Dr. Willie Garrett is raising awareness to what he calls a “looming crisis.”

MINNEAPOLIS — Dr. Willie Garrett  is the president of the Minnesota Association of Black Psychologists, a mental health association founded in 1987.

"One of my interests is to not only help to enhance the practice of psychologists of color but rural psychologists because we deal with the same things," he said.

But now, Dr. Garrett is raising awareness to what he calls a “looming crisis” — a shortage of Black mental health therapists in Minnesota.

"There's so few of us in the state compared to the population, and we’re losing more people as time goes on," he said. "We have a small Black population that won’t produce a Black psychologist population and the students that come to study, usually go back home to warmer states," he added.

As people across the country experienced a so-called “perfect storm” of collective distress — the presidential election, COVID-19 and the aftermath of George Floyd’s murder in 2020 — the need for mental health professionals in Black and brown communities grew.

"It's had a dramatic impact; 2020 was an unprecedented year," he said. "We are still having issues in 2022, so people are totally overwhelmed.
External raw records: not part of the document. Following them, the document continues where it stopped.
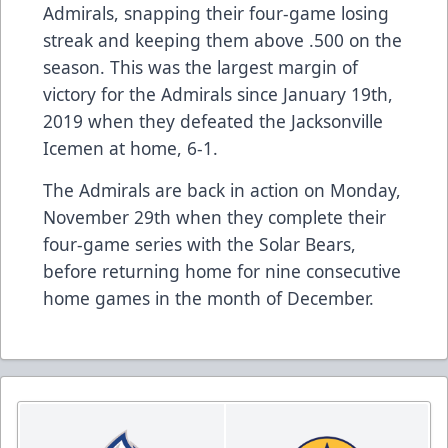
Admirals, snapping their four-game losing
streak and keeping them above .500 on the
season. This was the largest margin of
victory for the Admirals since January 19th,
2019 when they defeated the Jacksonville
Icemen at home, 6-1.
The Admirals are back in action on Monday,
November 29th when they complete their
four-game series with the Solar Bears,
before returning home for nine consecutive
home games in the month of December.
Children are struggling.”

According to the American Psychological Association, recent data shows the overall U.S. psychology workforce was 4 % Black/African American.

Dr. Garrett says although there are some culturally competent white mental health professionals, there may not be enough to have an impact on the needs of communities of color.

In addition, he says there is a lack of African American specialists in such services as autism, forensic psychological evaluations, dialectical behavior therapy, LGBTQ, personnel and industrial-organizational psychology, alcohol and drug, trauma recovery and a particular shortage is in child therapy.

He says the solution lies in recruitment.

“We don’t have the population to generate enough psychologists here, so we have to recruit more psychologists, already licensed, and recruit more students," he said.